From Memories to Manuscript, the Five-step Method of Writing Your Life Story by Joan R. Neubauer. Ancestry, 266 W Center St, Orem UT 84057; 1994, 40 pages, soft-cover, $5.95.

The steps outlined by the author are a great review/reminder of what must be outlined to write one's own story. She also recognizes issues like frustration, feeling like you've lost control on your way to the goal of your own story. She breaks the project into manageable pieces and details each. Worth a look if you are preserving your own fascinating tale.

We were remiss and are corrected by Lisa (McCullough) Youngblood, Green Bay, Wisconsin. In a small article in our Winter 2000 edition, Filling the time capsule, Youngblood said "you may want to check your facts regarding color photos only lasting 50 years and black and white ones lasting 100 years. In 1997, I had the privilege of hearing Henry Wilhelm, director of research at Wilhelm Imaging Research, Inc. and widely regarded as the world's foremost expert on the care and preservation of color photographs. His landmark book The Permanence and Care of Color Photographs, is considered the definitive work on the subject. He told us that color images are actually more stable than black and white. Because color is the preferred film for most people, more research has gone into making it more stable. Also, black and white images are now usually printed on resin coated (RC) paper, just like color photographs. If the black and white images were printed on cotton-based fibers they would be more stable than the same images printed on the RC paper. But, take my word for it, it's very expensive and almost always has to be shipped out.

"In my field of preservation specialists, it is no longer the case to suggest families take at least one roll of black and white film for long term storage. The technology has advanced so that most all 35mm prints will last a lifetime or more."

Lisa Makosewski, Philadelphia, Pennsylvania, is a great source of wonderful hints from her McLaughlin Family Reunion. Here are some new ones.

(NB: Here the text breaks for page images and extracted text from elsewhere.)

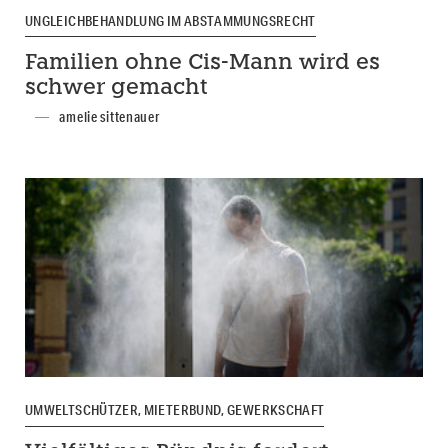
UNGLEICHBEHANDLUNG IM ABSTAMMUNGSRECHT
Familien ohne Cis-Mann wird es
schwer gemacht
amelie sittenauer
UMWELTSCHÜTZER, MIETERBUND, GEWERKSCHAFT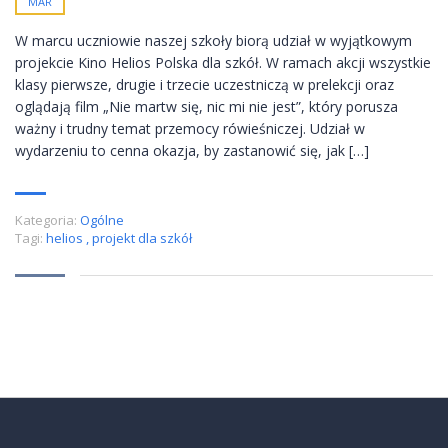
MAR
W marcu uczniowie naszej szkoły biorą udział w wyjątkowym
projekcie Kino Helios Polska dla szkół. W ramach akcji wszystkie
klasy pierwsze, drugie i trzecie uczestniczą w prelekcji oraz
oglądają film „Nie martw się, nic mi nie jest”, który porusza
ważny i trudny temat przemocy rówieśniczej. Udział w
wydarzeniu to cenna okazja, by zastanowić się, jak […]
Kategoria:
Ogólne
Tagi:
helios
,
projekt dla szkół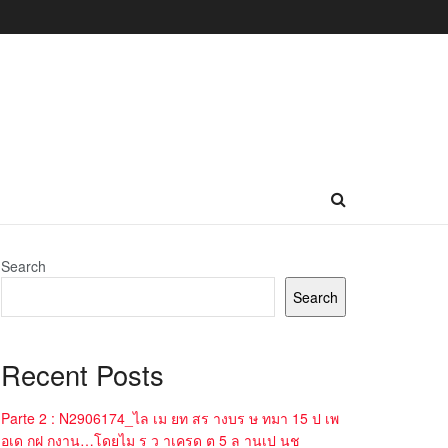
Search
Search
Recent Posts
Parte 2 : N2906174_ไล เม ยท สร างบร ษ ทมา 15 ป เพ
อเด กฝ กงาน…โดยไม ร ว าเครด ต 5 ล านเป นช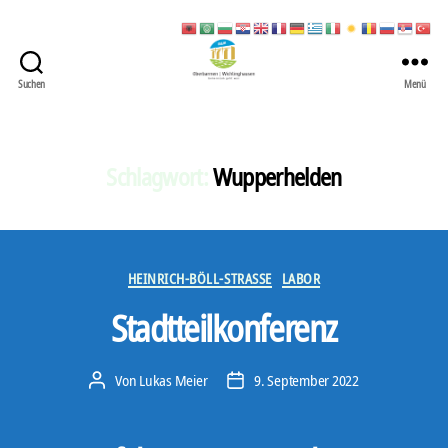
Suchen
Menü
422
Quartierbüro
Soziale
Stadt
Schlagwort:
Wupperhelden
Kategorien
HEINRICH-BÖLL-STRASSE
LABOR
Stadtteilkonferenz
Von
Lukas Meier
9. September 2022
Beitragsautor
Veröffentlichungsdatum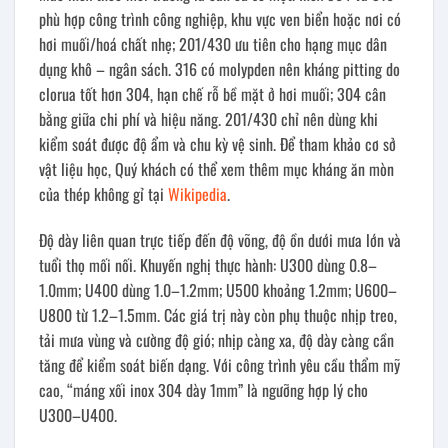
phù hợp công trình công nghiệp, khu vực ven biển hoặc nơi có
hơi muối/hoá chất nhẹ; 201/430 ưu tiên cho hạng mục dân
dụng khô – ngân sách. 316 có molypden nên kháng pitting do
clorua tốt hơn 304, hạn chế rỗ bề mặt ở hơi muối; 304 cân
bằng giữa chi phí và hiệu năng. 201/430 chỉ nên dùng khi
kiểm soát được độ ẩm và chu kỳ vệ sinh. Để tham khảo cơ sở
vật liệu học, Quý khách có thể xem thêm mục kháng ăn mòn
của thép không gỉ tại
Wikipedia
.
Độ dày liên quan trực tiếp đến độ võng, độ ồn dưới mưa lớn và
tuổi thọ mối nối. Khuyến nghị thực hành: U300 dùng 0.8–
1.0mm; U400 dùng 1.0–1.2mm; U500 khoảng 1.2mm; U600–
U800 từ 1.2–1.5mm. Các giá trị này còn phụ thuộc nhịp treo,
tải mưa vùng và cường độ gió; nhịp càng xa, độ dày càng cần
tăng để kiểm soát biến dạng. Với công trình yêu cầu thẩm mỹ
cao, “máng xối inox 304 dày 1mm” là ngưỡng hợp lý cho
U300–U400.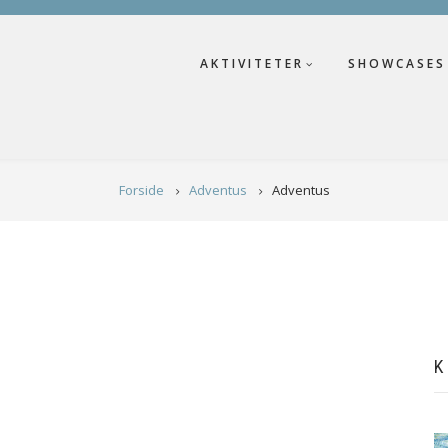
AKTIVITETER
SHOWCASES
Forside
Adventus
Adventus
K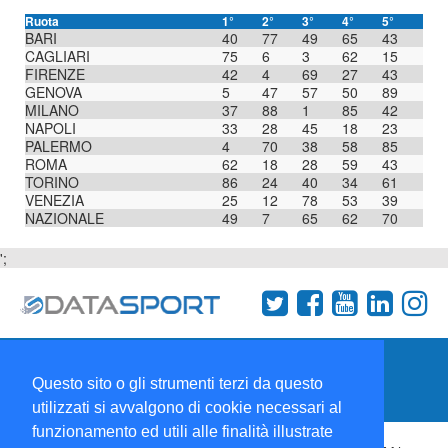
Ruota
1°
2°
3°
4°
5°
BARI
40
77
49
65
43
CAGLIARI
75
6
3
62
15
FIRENZE
42
4
69
27
43
GENOVA
5
47
57
50
89
MILANO
37
88
1
85
42
NAPOLI
33
28
45
18
23
PALERMO
4
70
38
58
85
ROMA
62
18
28
59
43
TORINO
86
24
40
34
61
VENEZIA
25
12
78
53
39
NAZIONALE
49
7
65
62
70
';
Termini e condizioni
Chi siamo
Network
Questo sito o gli strumenti terzi da questo
Collabora con noi
utilizzati si avvalgono di cookie necessari al
funzionamento ed utili alle finalità illustrate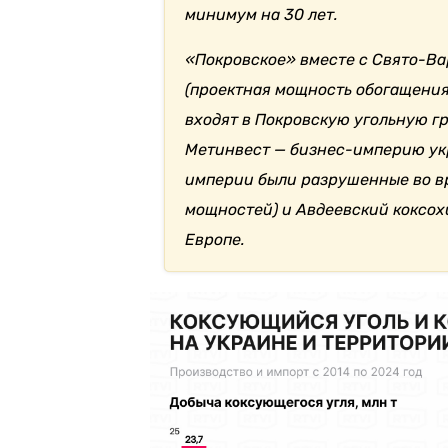
минимум на 30 лет.
«Покровское» вместе с Свято-В
(проектная мощность обогащения 
входят в Покровскую угольную гр
Метинвест — бизнес-империю ук
империи были разрушенные во вр
мощностей) и Авдеевский коксох
Европе.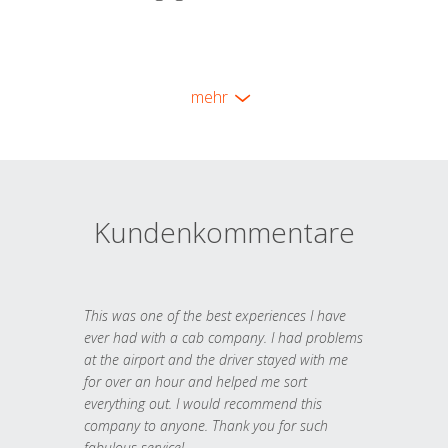
mehr
Kundenkommentare
This was one of the best experiences I have
ever had with a cab company. I had problems
at the airport and the driver stayed with me
for over an hour and helped me sort
everything out. I would recommend this
company to anyone. Thank you for such
fabulous service!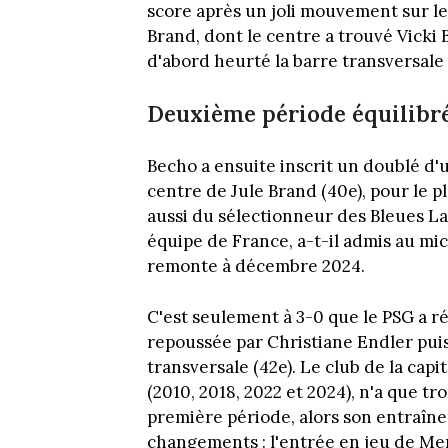
score après un joli mouvement sur le
Brand, dont le centre a trouvé Vicki 
d'abord heurté la barre transversale 
Deuxième période équilibr
Becho a ensuite inscrit un doublé d'
centre de Jule Brand (40e), pour le 
aussi du sélectionneur des Bleues La
équipe de France, a-t-il admis au mic
remonte à décembre 2024.
C'est seulement à 3-0 que le PSG a r
repoussée par Christiane Endler puis
transversale (42e). Le club de la capi
(2010, 2018, 2022 et 2024), n'a que t
première période, alors son entraîne
changements : l'entrée en jeu de Merv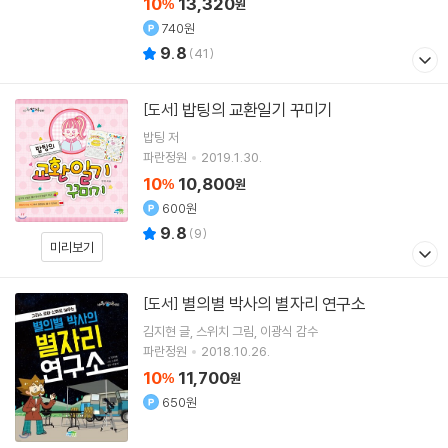
10
13,320
%
원
740원
9.8
(
41
)
밥팅의 교환일기 꾸미기
[도서]
밥팅
저
파란정원
2019.1.30.
10
10,800
%
원
600원
9.8
(
9
)
미리보기
별의별 박사의 별자리 연구소
[도서]
김지현
글
스위치
그림
이광식
감수
파란정원
2018.10.26.
10
11,700
%
원
650원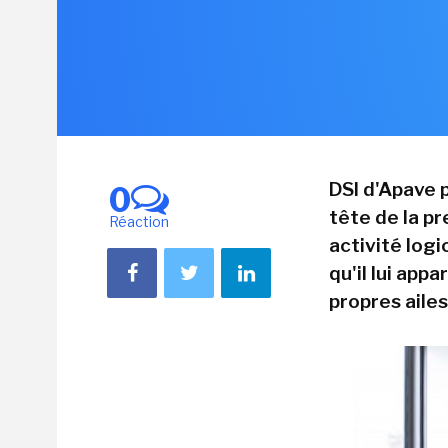
DSI d'Apave p
0
tête de la p
Réaction
activité logi
qu'il lui app
propres ailes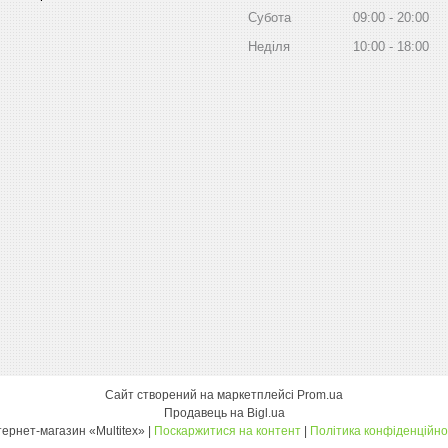
Субота
09:00
20:00
Неділя
10:00
18:00
Сайт створений на маркетплейсі
Prom.ua
Продавець на Bigl.ua
інтернет-магазин «Multitex» |
Поскаржитися на контент
|
Політика конфіденційно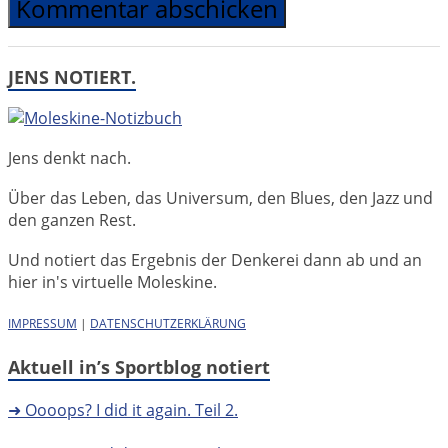
JENS NOTIERT.
Jens denkt nach.
Über das Leben, das Universum, den Blues, den Jazz und
den ganzen Rest.
Und notiert das Ergebnis der Denkerei dann ab und an
hier in's virtuelle Moleskine.
IMPRESSUM
|
DATENSCHUTZERKLÄRUNG
Aktuell in’s Sportblog notiert
➜ Oooops? I did it again. Teil 2.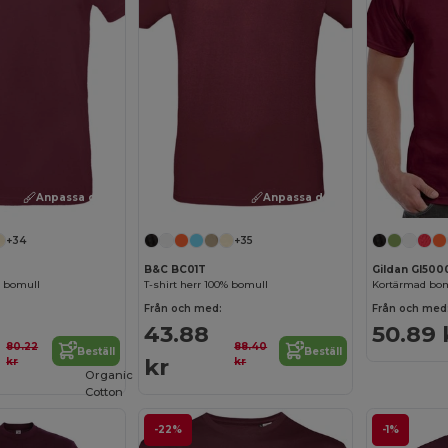
Anpassa det!
Anpassa det!
+34
+35
B&C BC01T
Gildan GI500
% bomull
T-shirt herr 100% bomull
Kortärmad bom
Från och med:
Från och med
43.88
50.89 
80.22
88.40
Beställ
Beställ
kr
kr
kr
Organic
Cotton
-22%
-1%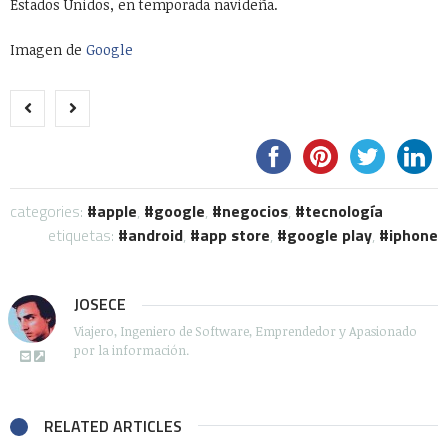
Estados Unidos, en temporada navideña.
Imagen de
Google
categories:
apple
,
google
,
negocios
,
tecnología
etiquetas:
android
,
app store
,
google play
,
iphone
JOSECE
Viajero, Ingeniero de Software, Emprendedor y Apasionado
por la información.
RELATED ARTICLES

"Another thing that worked well was renting a digital camera to take pictures to insert directly onto the family tree. We didn't want to purchase a digital camera because we weren't sure we would like the pictures. For $50, we rented a $700 camera for the weekend. Good deal! In addition, we created a table to list everyone's name, disk and frame number. Then, as we took "mug shots," we found the person's name, and simply wrote in the disk and frame numbers of the shot. This was a great help in identifying pictures. We were meeting many people, for the first time. We would never have remembered who was who. Photographing and tracking was a two person job; one to take pictures and one to keep track of names, disk and frame numbers.

Evelyn from Texas e-mailed that at their reunion, they had a poster with lots of old photos of family members at a younger time. They numbered photos then played guess who? The one who correctly identified the most photos won. She says the game brings back memories, stories and tales.